Trey was watching. “I’ll finish out here. I know a guy who can repaint fast. Cassie’ll feel at home.”
Van nodded. “Thanks for the help and the therapy.”
The EMT grinned. “Free of charge, buddy.”
He went back to work, and Van turned the doorknob and shoved it open. The hinges screamed for oil. A stench of decay and dirt almost knocked him back down the steps.
“God.” He stared at newspapers and canned goods stacked in ranks like soldiers waiting to march down the hall. On each tread of the staircase along the right wall, three packages of paper towels stood side by side.
He pushed the door wide and went searching for the source of the smell. It was easy to trace it to the dining room.

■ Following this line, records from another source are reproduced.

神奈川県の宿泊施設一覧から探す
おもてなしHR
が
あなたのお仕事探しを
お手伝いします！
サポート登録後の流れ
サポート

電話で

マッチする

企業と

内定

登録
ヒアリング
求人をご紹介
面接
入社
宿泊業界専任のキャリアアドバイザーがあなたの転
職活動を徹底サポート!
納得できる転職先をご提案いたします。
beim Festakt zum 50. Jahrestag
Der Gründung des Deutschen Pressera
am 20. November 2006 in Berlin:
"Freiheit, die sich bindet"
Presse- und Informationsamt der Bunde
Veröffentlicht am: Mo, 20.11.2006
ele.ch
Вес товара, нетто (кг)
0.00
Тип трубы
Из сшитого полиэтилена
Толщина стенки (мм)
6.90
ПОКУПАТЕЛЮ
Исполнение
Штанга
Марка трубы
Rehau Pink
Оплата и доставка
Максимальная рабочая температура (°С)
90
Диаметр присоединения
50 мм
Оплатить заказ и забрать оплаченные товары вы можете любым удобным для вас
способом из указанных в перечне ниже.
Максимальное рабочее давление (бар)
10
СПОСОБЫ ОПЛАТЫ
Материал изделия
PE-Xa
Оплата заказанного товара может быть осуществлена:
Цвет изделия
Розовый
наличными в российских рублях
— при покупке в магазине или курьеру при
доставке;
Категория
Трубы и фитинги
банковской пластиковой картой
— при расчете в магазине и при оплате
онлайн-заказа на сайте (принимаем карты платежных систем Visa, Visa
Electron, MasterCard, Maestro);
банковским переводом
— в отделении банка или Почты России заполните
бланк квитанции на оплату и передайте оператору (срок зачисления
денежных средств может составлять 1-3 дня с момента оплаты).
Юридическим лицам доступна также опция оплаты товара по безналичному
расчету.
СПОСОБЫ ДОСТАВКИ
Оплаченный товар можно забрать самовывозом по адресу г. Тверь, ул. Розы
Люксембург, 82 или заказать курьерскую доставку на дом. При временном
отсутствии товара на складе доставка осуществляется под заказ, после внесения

Food. Old, old food, and food as new as last night’s dinner.
He slammed his hand over his mouth like any heroine in one of the old movies his sister loved to watch. Apparently, Leo had thought getting the food to the dining room was enough. There were china plates on the table, but at some point he’d switched to paper and plastic utensils.
And then he’d stopped washing dishes. He’d neatly aligned the plates and the cups and glassware and, eventually, he’d done the same with the throwaway stuff, unless he hadn’t finished his meal. Those plates perched on any surface—and the floor.
Compulsive neatness and haphazard filth. How had it made sense?
The kitchen was even crazier. Completely spotless, except there wasn’t a dish to be found, beyond the paper and plastic in the cabinets where the real stuff used to be stored.
“Dear God, Leo.”
In the back of his mind, Van had blamed Leo for Cassie’s leaving. If her beloved father hadn’t been ashamed, maybe Cassie would have given Van another chance, but Leo’s humiliation had blinded her. She’d taken Van’s revulsion at his inability to help her, for shame like her father’s.
He choked in a breath and grabbed a garbage bag from beneath the sink. He set to work, realizing he’d misread Leo. They’d tried to live with their guilt in different ways.
He’d been unable to touch his wife, and Leo had stopped living in a world that made sense.
“HOW MUCH LONGER, Mommy?” From her car seat in the back of their rental, Hope flipped her cloth doll, Penny, in circles until the arms coiled like springs. “Where is my grampa, anyway?”